We went looking for a recent form signal that could sharpen our projections. We found that the most honest answer is: there isn't one.
The Market Angle
Here's the part that gets interesting for anyone betting pitcher props. If recent form is noise, but the market reacts to recent form, that creates a specific kind of opportunity.

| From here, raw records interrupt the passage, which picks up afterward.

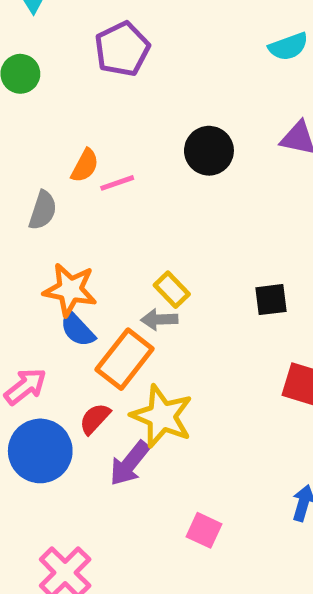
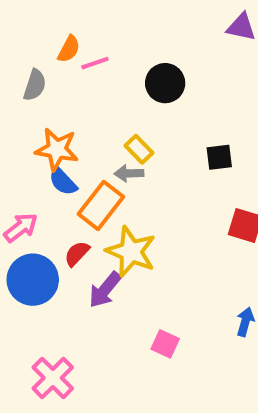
black circle: (209, 151) -> (165, 83), moved

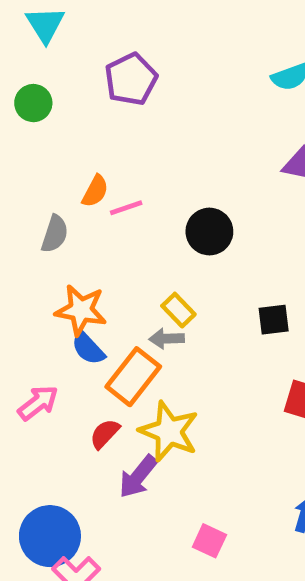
blue circle: (33, 280) -> (50, 536), moved

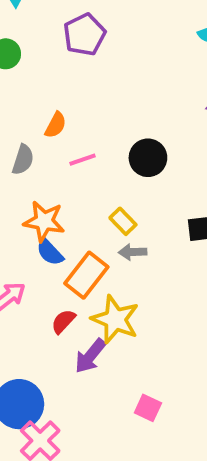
pink line: (126, 208) -> (83, 160), moved
gray arrow: (167, 339) -> (133, 252), moved

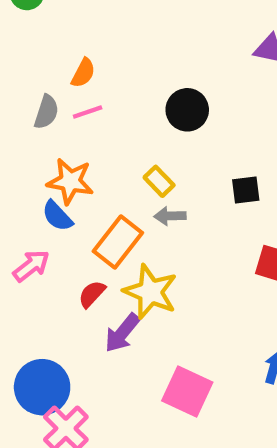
pink line: (83, 160) -> (88, 112), moved
blue semicircle: (50, 252) -> (57, 216), moved
pink square: (148, 408) -> (187, 391), size x1.6

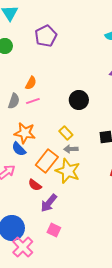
yellow star: (150, 292) -> (68, 171), moved
red semicircle: (92, 294) -> (35, 185), turned -96
pink square: (187, 391) -> (54, 230), moved, size x0.6

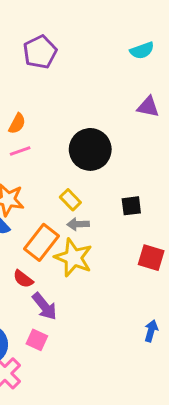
black circle: (79, 100) -> (90, 149), size x1.4
purple arrow: (49, 203) -> (44, 306), turned -78
pink square: (54, 230) -> (37, 340), moved

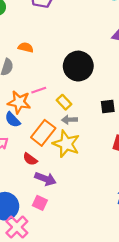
orange semicircle: (17, 124) -> (26, 47), turned -104
pink line: (20, 151) -> (39, 90), moved
purple arrow: (44, 306) -> (45, 179), turned -30

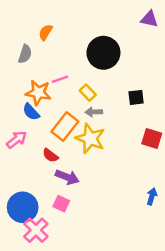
orange semicircle: (26, 47) -> (46, 32), turned -72

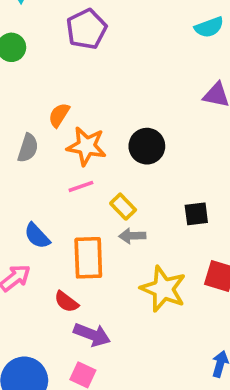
black circle: (103, 53) -> (147, 146), size x0.7
orange star: (38, 93) -> (86, 146), moved
orange rectangle: (65, 126) -> (88, 258), turned -40
yellow star: (90, 138) -> (163, 289), moved

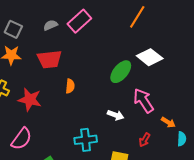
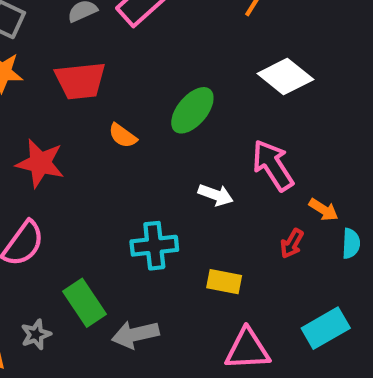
green ellipse: (121, 72) -> (192, 110), moved
orange semicircle: (70, 86) -> (123, 136), turned 120
red arrow: (144, 140) -> (292, 244), moved

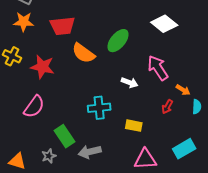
orange semicircle: (123, 136) -> (83, 53), size x1.6
gray star: (36, 334) -> (49, 156), moved

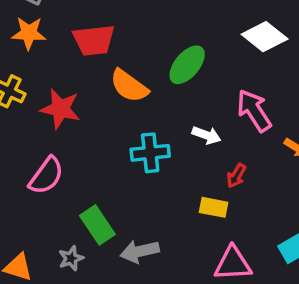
red arrow: (167, 107) -> (236, 176), moved
cyan cross: (99, 108) -> (150, 153), moved

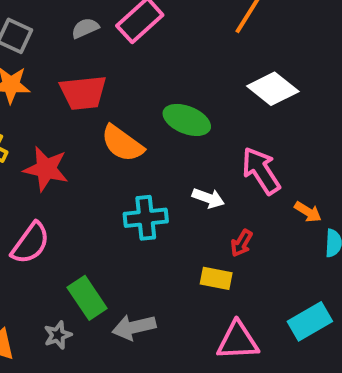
green ellipse: (187, 65) -> (187, 120), turned 72

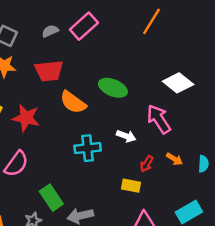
white diamond: (273, 89) -> (178, 83), moved
orange arrow: (308, 212) -> (174, 159), moved

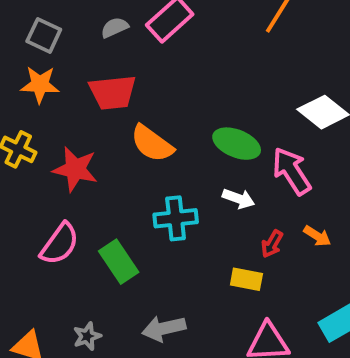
green ellipse: (113, 88) -> (237, 144), moved
green rectangle: (51, 198) -> (119, 262), moved

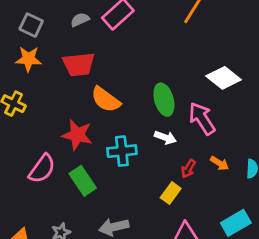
green ellipse: (237, 144) -> (164, 100), turned 52
red star: (75, 169) -> (77, 135), moved
yellow rectangle: (246, 279) -> (171, 193), turned -65

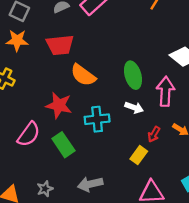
pink arrow: (202, 119) -> (165, 91), turned 36

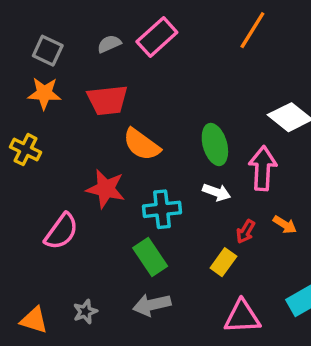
green rectangle: (63, 145) -> (150, 257), moved

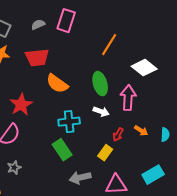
orange line: (252, 30) -> (109, 45), moved
pink rectangle: (157, 37) -> (66, 21), turned -30
red star: (106, 189) -> (21, 105), moved, turned 30
gray arrow: (152, 305) -> (80, 178), moved
gray star: (85, 312) -> (14, 168), moved

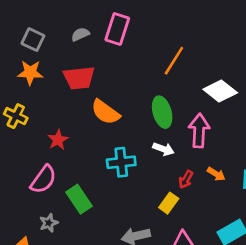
red star: (21, 105) -> (58, 140), size x0.7
green rectangle: (62, 150) -> (79, 199), moved

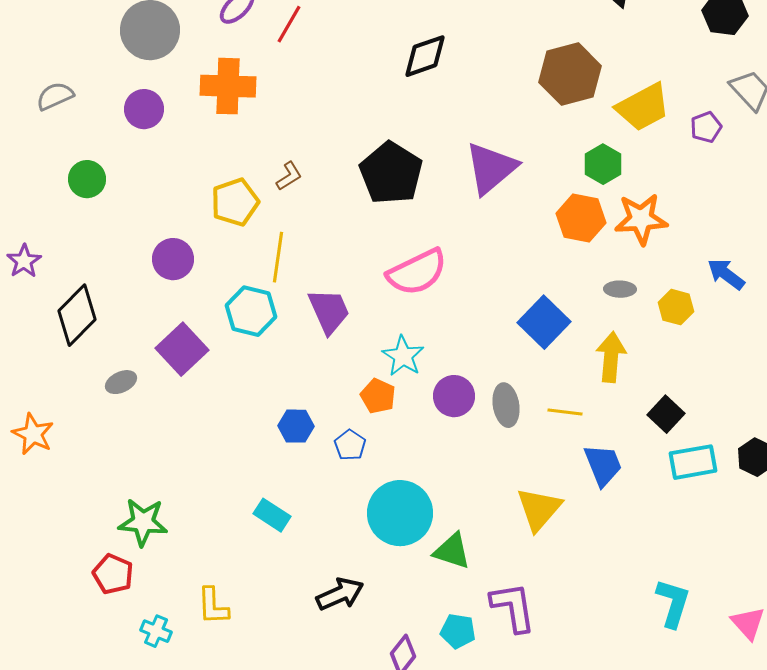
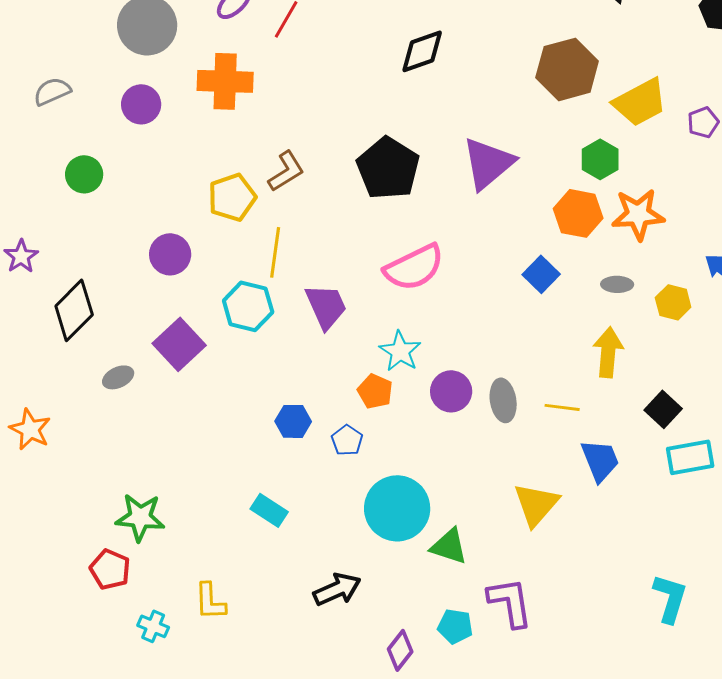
brown L-shape: (289, 176) -> (286, 171), size x1.4
blue square: (544, 322) -> (541, 274), moved, size x0.7

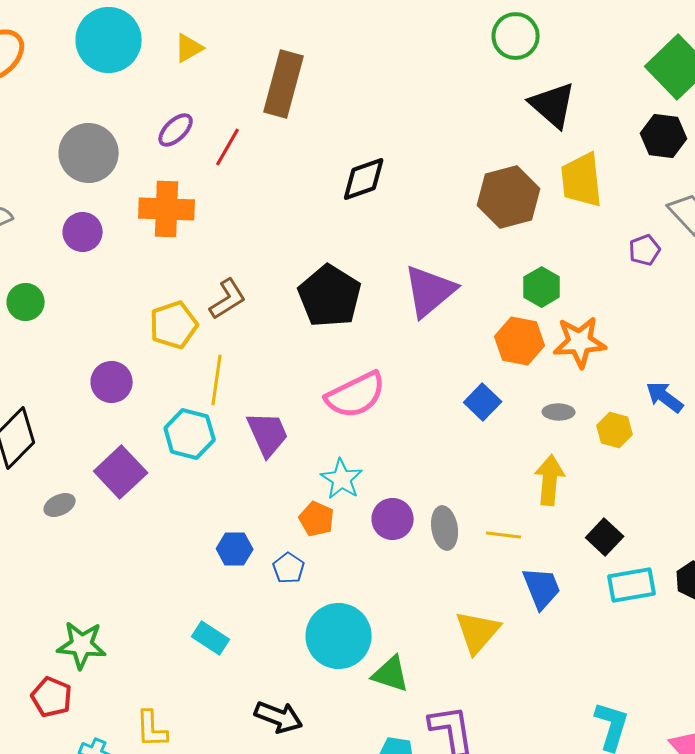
yellow trapezoid: (640, 102) -> (582, 180), moved, turned 112
black arrow: (337, 589) -> (279, 717), turned 45

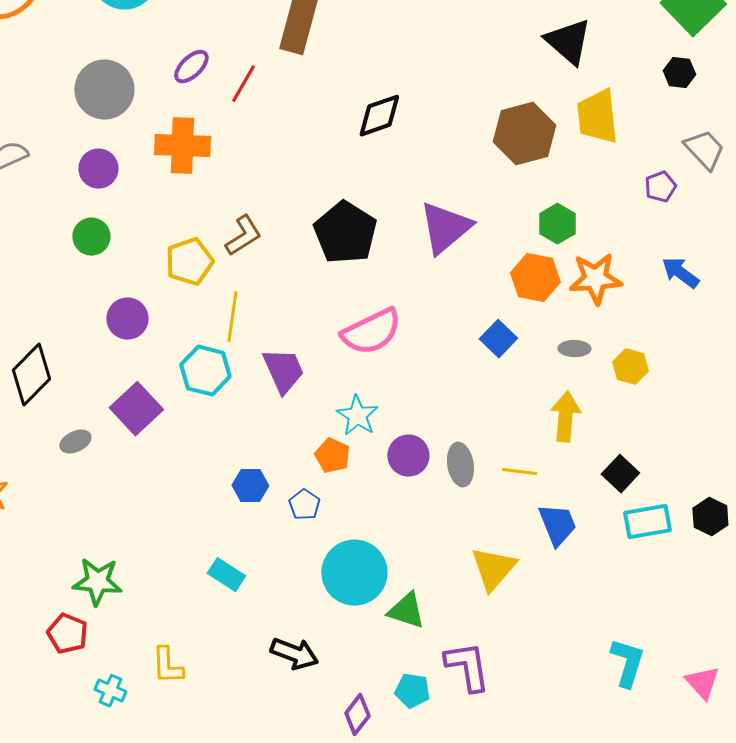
black hexagon: (664, 136) -> (679, 73), size x0.7
green circle: (26, 302) -> (91, 237), moved
blue arrow: (665, 397) -> (680, 273), moved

Watch what happens to a pitcher's ER prop line after he gives up 8 runs. Watch what happens after he throws a complete game. The lines move. Bettors have short memories and strong recency bias. The question is whether the books adjust enough to offset that -- or whether some of the recency reaction leaks through into the posted odds.
We're not going to answer that question here. But the autocorrelation finding is the foundation: if you know the signal is zero, you can identify when the market is pricing in something that isn't there.
Methodology
Data source: Walk-forward dataset covering all regular season pitcher starts from 2023-2025. Total: 13,604 pitcher-starts with complete box-score data (earned runs, innings pitched, strikeouts, walks, hits, home runs).
Autocorrelation measured as Pearson correlation between ER in start N and ER in start N+1 for the same pitcher, excluding season boundaries (a pitcher's last start in 2023 is not paired with his first start in 2024). Only starts by the same pitcher in the same season are paired.
Rolling features computed as trailing means over 3, 5, 7, and 10 start windows. Predictive value assessed by whether adding the rolling feature to a model containing season-long baseline rates improved next-start prediction accuracy in out-of-sample testing. Physical metrics analysis used Statcast pitch-level data (velocity, command, spin, movement, zone rate) aggregated to the start level, with a combined regression model explaining 3.17% of game-to-game K% variance (R-squared). Velocity deviation alone: r = 0.017.